1. First, substitute $x = 2$ into both parts of the expression:

   • For $x^2 - 3x$, when $x = 2$:

   $x^2 - 3x = 2^2 - 3(2) = 4 - 6 = -2.$

   • For $x + 1$, when $x = 2$:

   $x + 1 = 2 + 1 = 3.$

2. Now, multiply the two results:

   $(-2)(3) = -6.$

Thus, the limit is:

$\lim_{x \to 2} \left(x^2 - 3x\right)(x + 1) = -6.$

Would you like a more detailed explanation, or is there another concept you’d like to explore further?
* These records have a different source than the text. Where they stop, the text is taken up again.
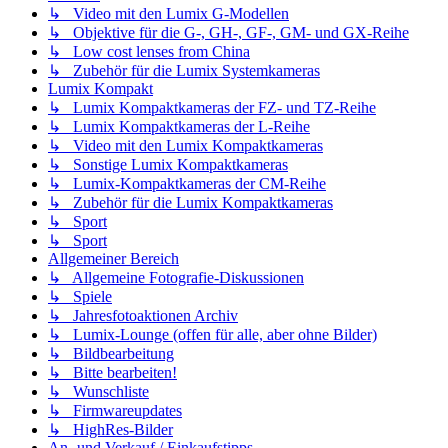
↳ Video mit den Lumix G-Modellen
↳ Objektive für die G-, GH-, GF-, GM- und GX-Reihe
↳ Low cost lenses from China
↳ Zubehör für die Lumix Systemkameras
Lumix Kompakt
↳ Lumix Kompaktkameras der FZ- und TZ-Reihe
↳ Lumix Kompaktkameras der L-Reihe
↳ Video mit den Lumix Kompaktkameras
↳ Sonstige Lumix Kompaktkameras
↳ Lumix-Kompaktkameras der CM-Reihe
↳ Zubehör für die Lumix Kompaktkameras
↳ Sport
↳ Sport
Allgemeiner Bereich
↳ Allgemeine Fotografie-Diskussionen
↳ Spiele
↳ Jahresfotoaktionen Archiv
↳ Lumix-Lounge (offen für alle, aber ohne Bilder)
↳ Bildbearbeitung
↳ Bitte bearbeiten!
↳ Wunschliste
↳ Firmwareupdates
↳ HighRes-Bilder
An- und Verkauf / Einkaufstipps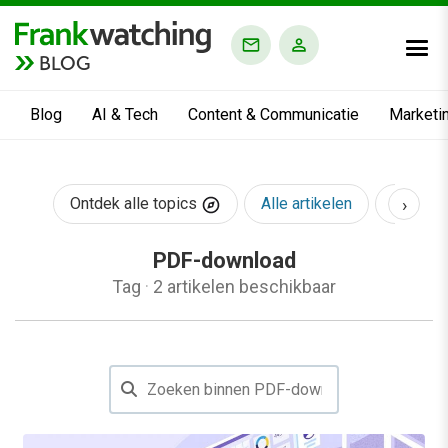
BLOG
Blog
AI & Tech
Content & Communicatie
Marketi
›
Ontdek alle topics
Alle artikelen
AI & Te
PDF-download
Tag
·
2 artikelen beschikbaar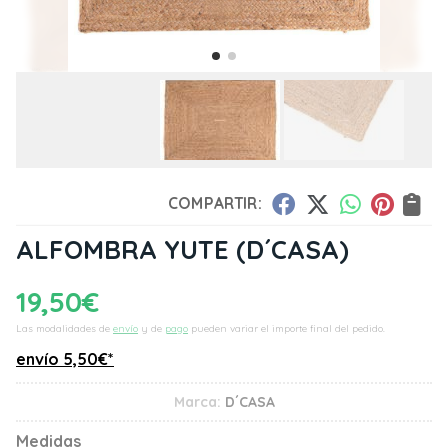
COMPARTIR:
ALFOMBRA YUTE
(D´CASA)
19,50
€
Las modalidades de
envío
y de
pago
pueden variar el importe final del pedido.
envío
5,50
€
*
Marca:
D´CASA
Medidas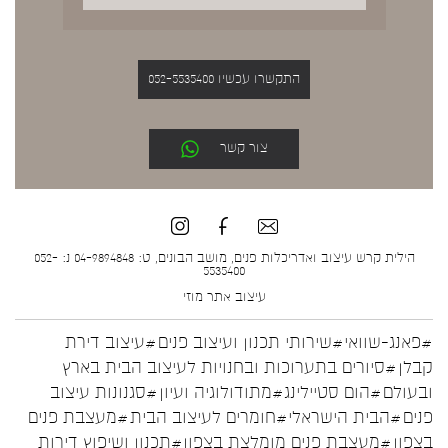
התקשרו עכשיו 052-5535400
צור קשר
הילית קרש עיצוב ואדריכלות פנים, מושב הבונים, ט: 04-9894848 נ: 052-
5535400
עיצוב אתר
מוזי
#פאנג-שוואי
#שירותי תכנון ועיצוב פנים
#עיצוב דירת
קבלן
#סיורים בתערוכות ובחנויות לעיצוב הבית בארץ
ובעולם
#הום סטיילינג
#מתודולוגיה ועיון
#סגנונות עיצוב
פנים
#הבית הישראלי
#חומרים לעיצוב הבית
#מעצבת פנים
בצפון
#מעצבת פנים מומלצת בצפון
#תכנון ושיפוץ דירות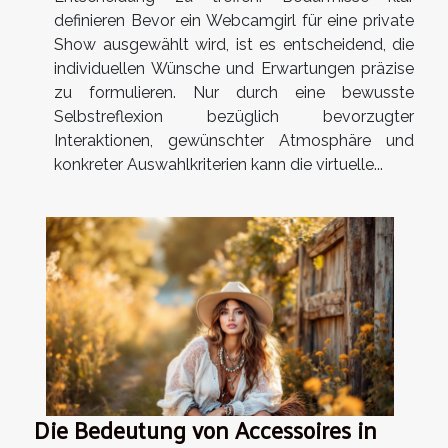
definieren Bevor ein Webcamgirl für eine private
Show ausgewählt wird, ist es entscheidend, die
individuellen Wünsche und Erwartungen präzise
zu formulieren. Nur durch eine bewusste
Selbstreflexion bezüglich bevorzugter
Interaktionen, gewünschter Atmosphäre und
konkreter Auswahlkriterien kann die virtuelle...
Die Bedeutung von Accessoires in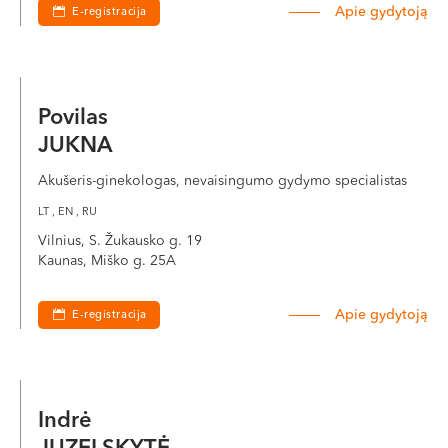
Apie gydytoją
E-registracija
Povilas
JUKNA
Akušeris-ginekologas, nevaisingumo gydymo specialistas
LT , EN , RU
Vilnius, S. Žukausko g. 19
Kaunas, Miško g. 25A
Apie gydytoją
E-registracija
Indrė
Here are some related questions you might find useful:

1. What is the limit of $(x^2 - 4)(x + 1)$ as $x \to 2$?
2. How do we evaluate limits involving products of polynomials?
3. Can we apply L'Hopital's rule to this problem?
4. What happens if we substitute $x = 2$ in a rational expression like $\frac{x^2 - 3x}{x + 1}$?
5. How would the result change if we had a different value for $x$ instead of 2?

Tip: When evaluating limits of products, check if you can substitute directly. If both functions are continuous at the point, their product is also continuous, and you can just multiply their limits.